South Sudan is due to become an independent African country on 9 July after voting for secession in a referendum agreed under a 2005 peace deal that ended decades of civil war.
The deputy foreign minister Rahmatalla Osman who met with South Sudan Undersecretary of regional cooperation Majok Walden told reporters that the choice of ambassadors is a political and procedural matter that will be determined in due course.
He further said that an agreement was reached on the technical frameworks that will govern the diplomatic relations between the two sides adding that special department will be created in the foreign ministry to deal with the South.
The space that will be allocated to the embassies of both countries reached an advanced stage, Osman said. He expressed the North’s willingness to help the South in having a foreign ministry that is up and running.
Majok on his end revealed that president Omer Hassan al-Bashir has been officially invited to the independence ceremony and will be the only head of state received by Salva Kiir at the airport.

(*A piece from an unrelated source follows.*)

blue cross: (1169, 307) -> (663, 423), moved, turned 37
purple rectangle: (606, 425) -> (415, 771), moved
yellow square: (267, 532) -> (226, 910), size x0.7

He said that the signing of the first agreement between the North and South is out of a desire was to strengthen the eternal relations between the two sides. The Southern official pledged to engage in constructive diplomatic dialogue especially with regards to political issues between the two countries in the future.
Majok confirmed what presidential assistant Nafie Ali Nafie said yesterday about the nine months period given to Southerners in the North and Northerners in the South to seek necessary permits to stay and work or depart.
However he stressed that repatriation to South Sudan will be voluntary.
On relations with Israel, the minister said that South Sudan will focus initially on building ties with regional countries and pointed out that the Jewish state has no borders with them.